--- Listed records Enclosed Below ---

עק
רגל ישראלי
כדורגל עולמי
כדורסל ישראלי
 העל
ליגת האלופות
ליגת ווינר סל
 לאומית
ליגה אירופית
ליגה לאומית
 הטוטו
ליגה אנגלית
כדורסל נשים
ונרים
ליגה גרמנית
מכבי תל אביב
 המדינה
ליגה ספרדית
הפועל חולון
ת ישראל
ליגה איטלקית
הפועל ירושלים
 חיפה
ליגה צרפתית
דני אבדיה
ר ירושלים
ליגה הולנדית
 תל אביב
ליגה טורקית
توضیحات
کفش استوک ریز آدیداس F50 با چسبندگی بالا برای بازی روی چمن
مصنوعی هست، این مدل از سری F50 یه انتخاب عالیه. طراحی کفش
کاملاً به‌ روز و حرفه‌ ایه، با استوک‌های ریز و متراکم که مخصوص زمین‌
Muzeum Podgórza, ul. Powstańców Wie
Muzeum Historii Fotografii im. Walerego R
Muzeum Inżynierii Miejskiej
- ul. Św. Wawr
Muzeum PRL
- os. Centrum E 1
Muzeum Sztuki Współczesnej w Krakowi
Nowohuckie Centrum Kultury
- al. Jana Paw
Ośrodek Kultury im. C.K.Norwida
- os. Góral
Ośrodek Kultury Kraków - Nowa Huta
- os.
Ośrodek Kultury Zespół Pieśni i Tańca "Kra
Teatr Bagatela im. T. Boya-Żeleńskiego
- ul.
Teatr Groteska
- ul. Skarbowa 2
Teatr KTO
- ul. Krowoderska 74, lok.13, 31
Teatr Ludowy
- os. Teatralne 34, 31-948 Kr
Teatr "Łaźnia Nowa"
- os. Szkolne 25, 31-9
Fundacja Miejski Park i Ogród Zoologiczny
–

--- End of Enclosed Listed records ---

* Task
What is needed is an exact transcription of every entry.

* Exercise result
עק
רגל ישראלי
כדורגל עולמי
כדורסל ישראלי
 העל
ליגת האלופות
ליגת ווינר סל
 לאומית
ליגה אירופית
ליגה לאומית
 הטוטו
ליגה אנגלית
כדורסל נשים
ונרים
ליגה גרמנית
מכבי תל אביב
 המדינה
ליגה ספרדית
הפועל חולון
ת ישראל
ליגה איטלקית
הפועל ירושלים
 חיפה
ליגה צרפתית
דני אבדיה
ר ירושלים
ליגה הולנדית
 תל אביב
ליגה טורקית
توضیحات
کفش استوک ریز آدیداس F50 با چسبندگی بالا برای بازی روی چمن
مصنوعی هست، این مدل از سری F50 یه انتخاب عالیه. طراحی کفش
کاملاً به‌ روز و حرفه‌ ایه، با استوک‌های ریز و متراکم که مخصوص زمین‌
Muzeum Podgórza, ul. Powstańców Wie
Muzeum Historii Fotografii im. Walerego R
Muzeum Inżynierii Miejskiej
- ul. Św. Wawr
Muzeum PRL
- os. Centrum E 1
Muzeum Sztuki Współczesnej w Krakowi
Nowohuckie Centrum Kultury
- al. Jana Paw
Ośrodek Kultury im. C.K.Norwida
- os. Góral
Ośrodek Kultury Kraków - Nowa Huta
- os.
Ośrodek Kultury Zespół Pieśni i Tańca "Kra
Teatr Bagatela im. T. Boya-Żeleńskiego
- ul.
Teatr Groteska
- ul. Skarbowa 2
Teatr KTO
- ul. Krowoderska 74, lok.13, 31
Teatr Ludowy
- os. Teatralne 34, 31-948 Kr
Teatr "Łaźnia Nowa"
- os. Szkolne 25, 31-9
Fundacja Miejski Park i Ogród Zoologiczny
–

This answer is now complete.